Vaud — Trois dossiers en souffrance
Trois dossiers en souffrance
Est-ce parce que les stocks de vins suisses n’ont jamais été aussi bas? Le fait est que les vignerons ont du temps à perdre en chamailleries. Trois exemples.
Par Pierre Thomas
Il y a des assemblées, en principe ennuyeuses, pourtant seules sources pour faire le point sur des dossiers d’actualité. Ainsi, celle de la Fédération vaudoise des vignerons (FVV), mercredi 5 novembre, à Prangins. On y a appris que la Fédération suisse des vignerons (FSV) a implosé. Un dossier périlleux qui s’ajoute à l’avenir incertain de l’Office des vins vaudois (OVV) et aux difficultés que rencontrent les Vaudois à se mettre d’accord sur le resserrement des appellations d’origine contrôlée (AOC). Reprenons.
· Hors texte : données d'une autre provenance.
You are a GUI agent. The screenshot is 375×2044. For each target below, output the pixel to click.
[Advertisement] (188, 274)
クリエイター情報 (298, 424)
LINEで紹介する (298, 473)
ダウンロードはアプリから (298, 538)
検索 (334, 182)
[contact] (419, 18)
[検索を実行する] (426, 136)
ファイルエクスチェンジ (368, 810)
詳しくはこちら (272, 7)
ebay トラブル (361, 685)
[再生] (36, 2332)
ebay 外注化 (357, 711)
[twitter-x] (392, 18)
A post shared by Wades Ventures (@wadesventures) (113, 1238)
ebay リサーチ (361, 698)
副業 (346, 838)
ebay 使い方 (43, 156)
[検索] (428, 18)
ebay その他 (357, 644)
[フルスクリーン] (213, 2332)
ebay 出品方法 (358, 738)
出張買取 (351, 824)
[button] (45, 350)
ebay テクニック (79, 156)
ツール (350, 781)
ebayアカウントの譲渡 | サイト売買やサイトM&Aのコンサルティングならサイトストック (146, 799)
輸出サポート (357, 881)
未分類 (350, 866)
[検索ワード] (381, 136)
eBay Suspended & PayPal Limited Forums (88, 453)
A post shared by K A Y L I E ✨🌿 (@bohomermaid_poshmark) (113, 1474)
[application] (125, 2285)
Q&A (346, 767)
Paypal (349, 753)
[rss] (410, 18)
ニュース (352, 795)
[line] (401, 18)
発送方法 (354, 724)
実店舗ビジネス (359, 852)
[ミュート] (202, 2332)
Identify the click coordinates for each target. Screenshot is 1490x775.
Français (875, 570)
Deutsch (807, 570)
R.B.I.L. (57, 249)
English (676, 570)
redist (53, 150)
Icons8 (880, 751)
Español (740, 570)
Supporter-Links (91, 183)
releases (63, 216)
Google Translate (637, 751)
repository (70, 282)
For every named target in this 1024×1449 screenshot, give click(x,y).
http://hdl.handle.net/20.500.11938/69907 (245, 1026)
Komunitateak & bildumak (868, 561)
Vignerons suisses en «standby»
Les déboires de la FSV complètent la mise en veilleuse de l’Interprofession suisse du vin, qui ne siège plus. Et Berne se voit dans l’obligation de faire de l’arbitrage, à son grand dam, est venu dire Frédéric Rothen, le fonctionnaire fédéral spécialiste des affaires viticoles. Après le licenciement, à mi-juin, de la directrice de la FSV, celle-ci devrait confier son secrétariat à une institution externe. Le choix devrait se porter, a expliqué le vice-président national et président vaudois, Willy Deladoey, soit chez Agora, soit auprès de l’Union suisse des paysans, dans les deux cas à Berne, où la FSV avait ses bureaux.
Joyaux de la Couronne vendus ?
Quand il y a délégation, il y a déjà démantèlement… Après avoir divorcé d’avec son directeur, cet été aussi, l’OVV planche sur des solutions. Pour le président de son comité, Kurt Egli, tous les scénarios son envisageables. Y compris de vendre la Maison de la Vuachère, siège de l’OVV et symbole vitivinicole vaudois. Un vigneron l’a, du reste, rappelé : à l’époque de son achat, on avait fait appel à la générosité des professionnels, qui en sont donc les copropriétaires…
Avant d’arriver à cet extrême, l’OVV a d’autres scénarios. Son administration pourrait aussi être externalisée, afin d’optimaliser les dépenses de communication, avec une campagne en Suisse alémanique, confiée à une agence. Au passage, le Comptoir suisse serait prêt à sauver le populaire concours de dégustation Jean-Louis, malgré le désengagement financier de l’OVV. L’office prévoit d’engager un directeur ou une directrice. Reste à savoir à qui il (elle) sera subordonné(e): à un comité ou directement à la Communauté interprofessionnelle du vin vaudois. Kurt Egli est prêt à saborder son échelon intermédiaire…
Quand l’AOC n’est qu’IGP
Les vignerons vaudois ont passé comme chat sur braise sur le dossier des AOC viticoles, crus et grands crus. Dans sa forme écrite, le rapport du secrétaire de la FVV, Philippe Herminjard, explique que le Département cantonal de l’économie «devra vraisemblablement trancher, car les acteurs concernés ne paraissent pas aptes à se mettre d’accord sur des points de détail». La mise en consultation d’un projet est attendue pour la fin 2008, avec décision du Conseil d’Etat pour les vendanges 2009, dans le scénario le plus optimiste.
Ex-responsable des AOC agro-alimentaires fédérales, le nouveau chef du service de l’agriculture vaudois, Frédéric Brand, a fait remarquer que l’AOC viticole fait davantage penser à une IGP («indication géographique protégée»), faute d’exigences hors de la vigne, notamment pour la vinification. Un point de vue soutenu par plusieurs vignerons, qui passent pour des iconoclastes, et admis par les consommateurs. Plus strictes, des AOC permettraient aussi de mieux de défendre l’image des vins, vaudois ou suisses. Mais le Valais s’y est cassé les dents: son projet, jugé trop contraignant, a été renvoyé à l’expéditeur par le Grand Conseil, l’an passé.
Paru dans Hôtel Revue du 13 novembre 2008.